After a short break, Bridget and Yves were joined on the couch by Tamika Mallory, Elaine Welterworth and Kimberly Drew, women whose accomplishments regularly reverberate in today’s headlines, but whose different fields, approaches and personalities make for contrasting models of what “Taking Up Space’ means. It made for a fascinating conversation.
Mallory is a sharp activist whose pointed engagement with the new white justice warriors in the 2017 Women’s March presented her in the media as the outspoken face of old-school radical liberation work amidst those newly discovering their need for involvement. She does not suffer fools. And as the conversation progressed, Mallory saved some of her most pointed criticism for conservative Black folks unwilling to sacrifice their position in Amerikka for the liberation of all: “Get out of the way,” she said addressing them. “Leave the work to people who are not scared.”

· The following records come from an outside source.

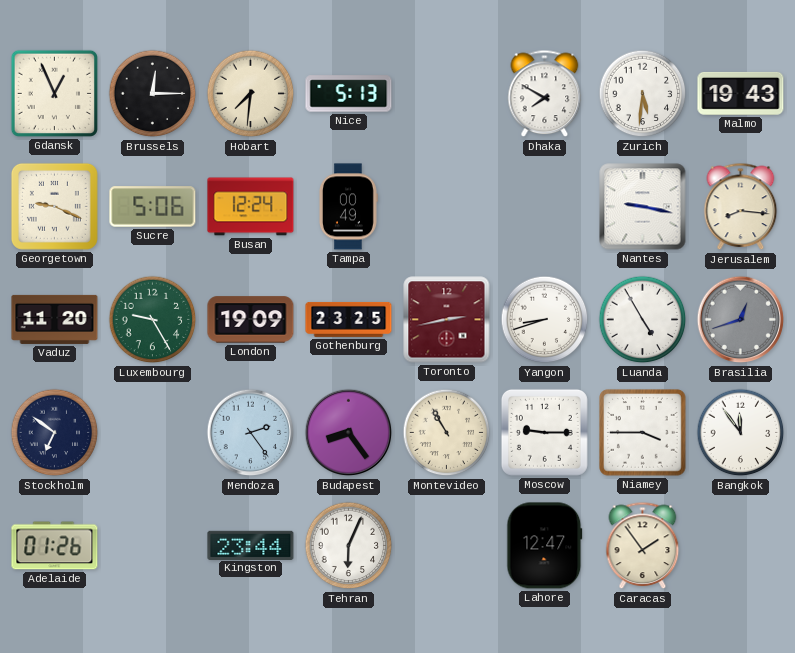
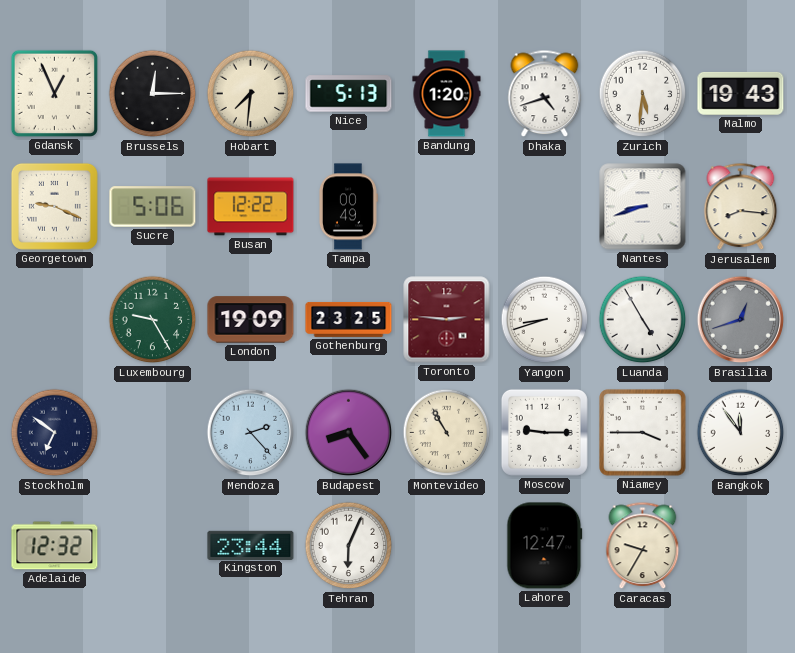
Bandung: none -> 1:20
Dhaka: 7:50 -> 4:42
Busan: 12:24 -> 12:22
Nantes: 9:17 -> 8:42
Vaduz: 11:20 -> none
Toronto: 2:43 -> 2:46
Mendoza: 2:24 -> 2:23
Adelaide: 01:26 -> 12:32
Caracas: 1:54 -> 9:35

Welterworth, on the other hand, has always worked inside institutions, and she recounted the stories of being a “spy” at those big industry jobs. Foremost, this was at Teen Vogue, where as Editor-in-Chief, she revolutionized the magazine, giving it a Black lens and bringing on many young creatives of color, while helping tackle social justice issues, alongside the regularly scheduled content. At a huge media company like Conde Nast, getting to that seat of power meant assimilation, and looking for role models who will help find your voice in that corporate environment. Welterworth’s story of taking up space was about bidding her time quietly, but then knowing how to use the power when she had risen to the top.
Kimberly Drew’s story as a young art historian, activist and former online community manager for the Metropolitan Museum of Art was a little bit of both. On the one hand, she said that her primary tactic at taking up space was “being myself first…be your own litmus.” Yet she also understood that working in a 150-year-old institution meant figuring out how to get shit done, or as she put it, “context and precedent.” So she did what a good historian does: go into archives and interview people to understand how she could achieve what she needed to do. And sometimes, she said, it meant bringing her energy into projects that were off the institution’s own grid, such as art education for kids on the Lower East Side.
It was Mallory, though, who brought back the common thread by the end: “It is so much easier to advocate for others than advocating for ourselves…we need to reframe fighting for ourselves.”